3 Responses to “Backlash”

  1. Instapundit » Blog Archive » JULES CRITTENDEN ON phony “backlash” fears. The fact that the powers-that-be are so afraid that ord… Says:

    [...] CRITTENDEN ON phony “backlash” fears. The fact that the powers-that-be are so afraid that ordinary Americans will suddenly form a [...]

  2. ast Says:

    You’ve distilled my feelings about this perfectly. I don’t hate Muslims but it seems too often that many of them hate me without even knowing me. I’m very glad to read Bilal Kaleem’s remarks, as well, because all this PC deliberate ignorance is wearing thin.

    America’s First Amendment was motivated by a desire to be rid of the religious battles in Europe made possible and exacerbated by established state churches and allowing clergy of different churches too much access to secular power.

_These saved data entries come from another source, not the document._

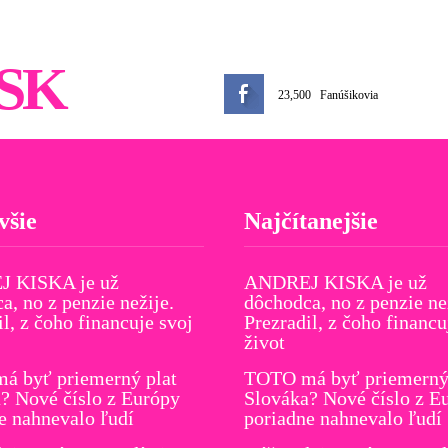
SK
23,500
Fanúšikovia
všie
Najčítanejšie
 KISKA je už
ANDREJ KISKA je už
a, no z penzie nežije.
dôchodca, no z penzie ne
il, z čoho financuje svoj
Prezradil, z čoho financu
život
á byť priemerný plat
TOTO má byť priemerný 
? Nové číslo z Európy
Slováka? Nové číslo z E
e nahnevalo ľudí
poriadne nahnevalo ľudí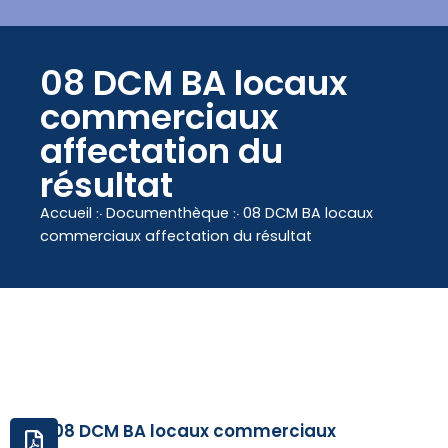
contenu
principal
08 DCM BA locaux
commerciaux
affectation du
résultat
Accueil
჻
Documenthèque
჻
08 DCM BA locaux
commerciaux affectation du résultat
08 DCM BA locaux commerciaux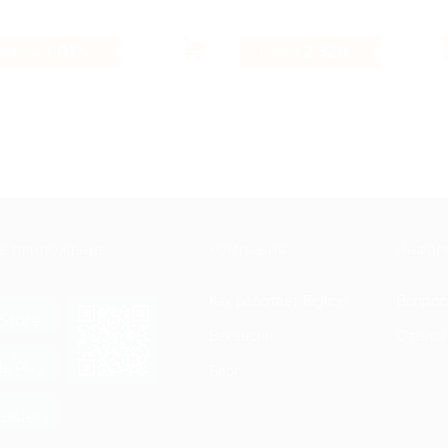
1.01%
2.32%
Кэшбэк
Кэшбэк
Е ПРИЛОЖЕНИЕ
КОМПАНИЯ
ИНФОР
Как работает Biglion
Вопрос
ть в
Store
Вакансии
Отзывы
ть в
le Play
Блог
ть в
allery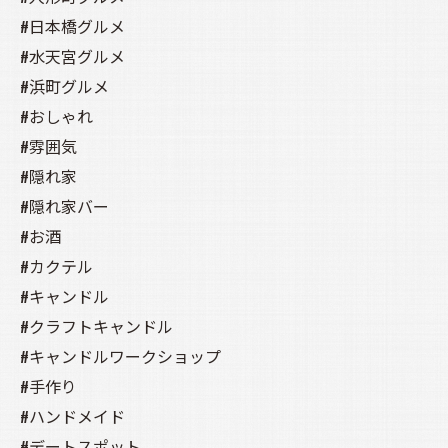
#日本橋グルメ
#水天宮グルメ
#浜町グルメ
#おしゃれ
#雰囲気
#隠れ家
#隠れ家バー
#お酒
#カクテル
#キャンドル
#クラフトキャンドル
#キャンドルワークショップ
#手作り
#ハンドメイド
#デートスポット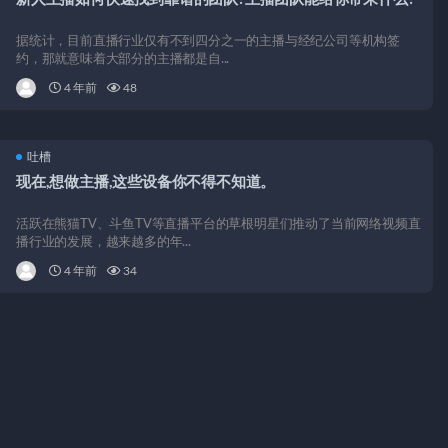
据统计，目前直播行业仅有不到四分之一的主播与经纪公司等机构签
约，那就意味着大部分的主播都是自...
4 年前
48
吐槽
现在,想做主播,这些设备你不得不知道。
活跃在熊猫TV、斗鱼TV等直播平台的草根明星们推动了当前网络视频直
播行业的发展，越来越多的年...
4 年前
34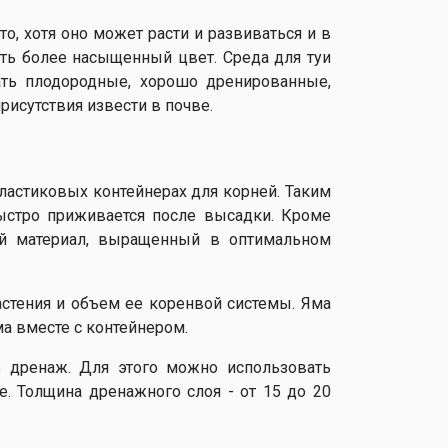
, хотя оно может расти и развиваться и в
меть более насыщенный цвет. Среда для туи
ть плодородные, хорошо дренированные,
рисутствия извести в почве.
астиковых контейнерах для корней. Таким
быстро приживается после высадки. Кроме
ый материал, выращенный в оптимальном
стения и объем ее коренвой системы. Яма
а вместе с контейнером.
ь дренаж. Для этого можно использовать
е. Толщина дренажного слоя - от 15 до 20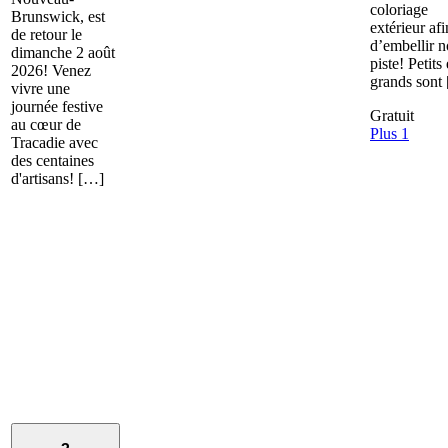
coloriage
Brunswick, est
extérieur afi
de retour le
d’embellir n
dimanche 2 août
piste! Petits 
2026! Venez
grands sont
vivre une
journée festive
Gratuit
au cœur de
Plus 1
Tracadie avec
des centaines
d'artisans! […]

That should be a lesson to Muslims whose own religion is being torn apart by groups like Al Qaeda and the Salafist strain which about as close as Islam has come to Christianity’s Inquisition and the wars of its Reformation. I really believe that Muslims have suffered, or will suffer, more from their failure to stand up and rid themselves of violent radicals hired as imams sowing the seeds of violence among them. The sight of Muslim headgear or other attire shouldn’t put anyone in fear for his or her safety.

  3. Grimmy Says:

    ast:

    There’s a problem with that though.

    Unfortunately, and contrary to the popular memes of the day, the jihadiscum are actually following the Koran as written and intended. Islam demands conquest by the sword. Those who are “moderate muslims” are not, actually, following the diktats of the Koran. They’ve become westernized themselves and selective in which parts and pieces of the mulsim ideology they choose to follow, but the ideology demands the actions as conducted by the jihadiscum.

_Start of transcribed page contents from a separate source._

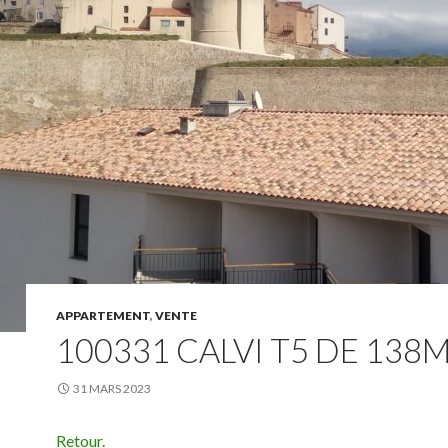
APPARTEMENT
,
VENTE
100331 CALVI T5 DE 138
31 MARS 2023
Retour.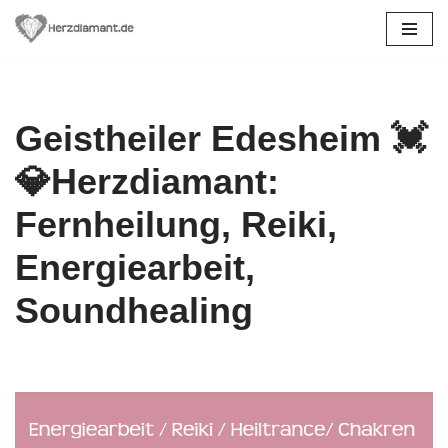
Zum
Inhalt
springen
Geistheiler Edesheim 💓️
💎Herzdiamant:
Fernheilung, Reiki,
Energiearbeit,
Soundhealing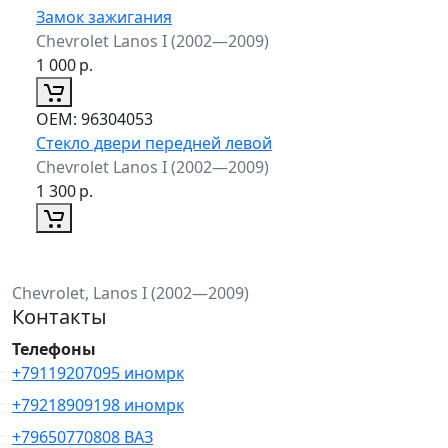
Замок зажигания
Chevrolet Lanos I (2002—2009)
1 000
р.
ОЕМ:
96304053
Стекло двери передней левой
Chevrolet Lanos I (2002—2009)
1 300
р.
Chevrolet, Lanos I (2002—2009)
Контакты
Телефоны
+79119207095 иномрк
+79218909198 иномрк
+79650770808 ВАЗ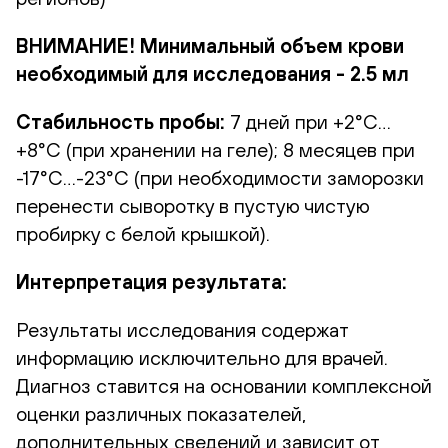
ВНИМАНИЕ! Минимальный объем крови
необходимый для исследования - 2.5 мл
Стабильность пробы:
7 дней при +2°С…
+8°С (при хранении на геле); 8 месяцев при
-17°С…-23°С (при необходимости заморозки
перенести сыворотку в пустую чистую
пробирку с белой крышкой).
Интерпретация результата:
Результаты исследования содержат
информацию исключительно для врачей.
Диагноз ставится на основании комплексной
оценки различных показателей,
дополнительных сведений и зависит от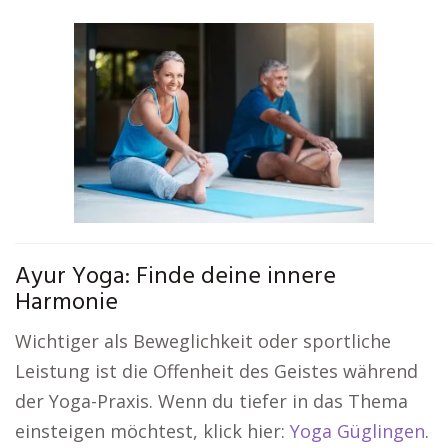
Ayur Yoga: Finde deine innere
Harmonie
Wichtiger als Beweglichkeit oder sportliche
Leistung ist die Offenheit des Geistes während
der Yoga-Praxis. Wenn du tiefer in das Thema
einsteigen möchtest, klick hier:
Yoga Güglingen
.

    The problem with the westernized mulsims is that all it takes is for one mullah to show up and start teaching the ideology as it is written and intended and the whole bloody terror mess starts up all over again. We’ve got several hundred years of direct, irrefutable historic evidence that proves it.

    There is also a huge failure in the current meme of Islam simply needing to reform as Christianity did.

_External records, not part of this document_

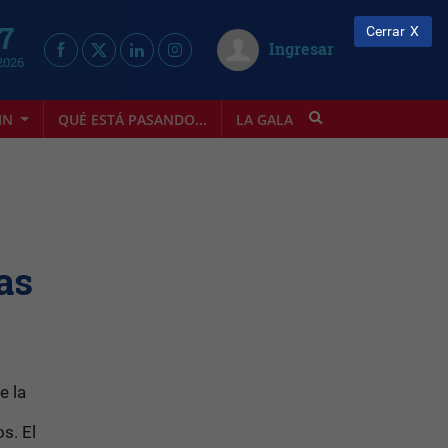
 7
Cerrar
Ingresar
2026
IN
QUÉ ESTÁ PASANDO...
LA GALA
INFOSTYLE
as
e la
s. El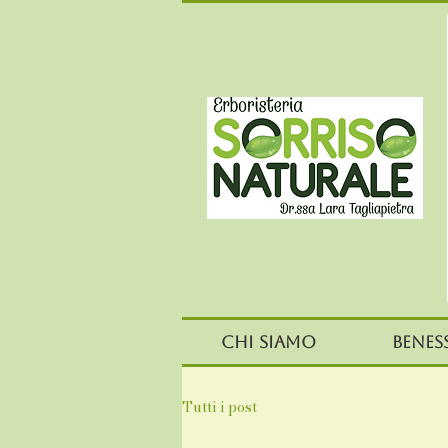
Chi siamo
Benes
Tutti i post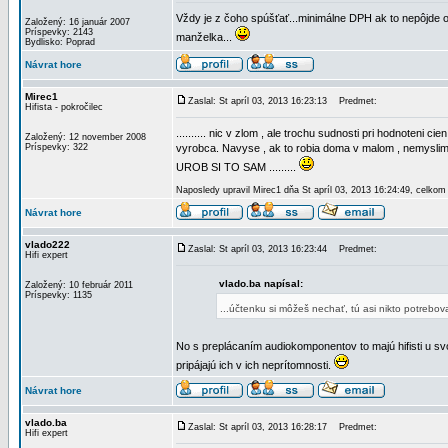
Vždy je z čoho spúšťať...minimálne DPH ak to nepôjde of
Založený: 16 január 2007
Príspevky: 2143
manželka...
Bydlisko: Poprad
Návrat hore
Mirec1
Zaslal: St apríl 03, 2013 16:23:13
Predmet:
Hifista - pokročilec
.......... nic v zlom , ale trochu sudnosti pri hodnoteni
Založený: 12 november 2008
Príspevky: 322
vyrobca. Navyse , ak to robia doma v malom , nemyslim ,
UROB SI TO SAM .........
Naposledy upravil Mirec1 dňa St apríl 03, 2013 16:24:49, celkom
Návrat hore
vlado222
Zaslal: St apríl 03, 2013 16:23:44
Predmet:
Hifi expert
vlado.ba napísal:
Založený: 10 február 2011
Príspevky: 1135
...účtenku si môžeš nechať, tú asi nikto potrebov
No s preplácaním audiokomponentov to majú hifisti u s
pripájajú ich v ich neprítomnosti.
Návrat hore
vlado.ba
Zaslal: St apríl 03, 2013 16:28:17
Predmet:
Hifi expert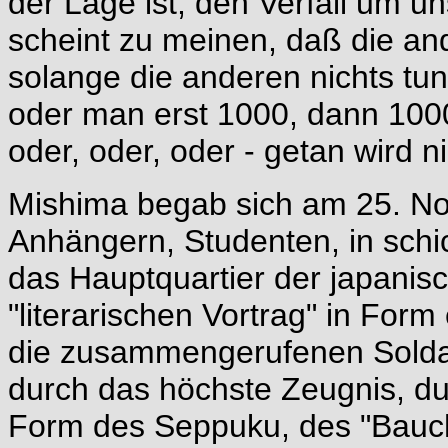
der Lage ist, den Verfall um u
scheint zu meinen, daß die and
solange die anderen nichts tun
oder man erst 1000, dann 10
oder, oder, oder - getan wird ni
Mishima begab sich am 25. No
Anhängern, Studenten, in schi
das Hauptquartier der japanisc
"literarischen Vortrag" in Form
die zusammengerufenen Soldate
durch das höchste Zeugnis, du
Form des Seppuku, des "Bauch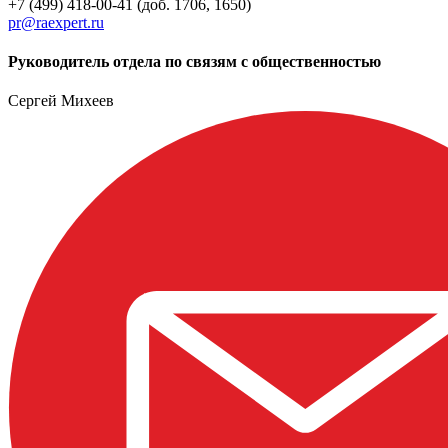
+7 (499) 418-00-41 (доб. 1706, 1650)
pr@raexpert.ru
Руководитель отдела по связям с общественностью
Сергей Михеев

    This is a cat, it is brown, therefore all cats are brown.

    Life dont work like that.

    Christianity reformed because what was being preached and practiced during the dark ages and the medieval period was not Christianity as put forward by Jesus and his apostles.

    It had become heavily modified by old paganisms and morphed into an abomination of the original teachings.

    This is not so with Islam as practiced by the jihadiscum. Wahhabism WAS the Islamic Reformation.

    There are some concepts we’re going to have to wrap our heads around, eventually.
    1. Islam is not a race
    2. Islam is not genetic
    3. Islam is an ideology of secular conquest wrapped up in the guise of a religion.
    4. There is no more potential to coexist with Islam than there was to do so with Nazism.
    5. For so long as Islam exists as an accepted ideology, Islam will be at war with all the rest of the world. Not a metaphorical war, a bloody, murderous, violent, brutal, rapacious, enslaving war.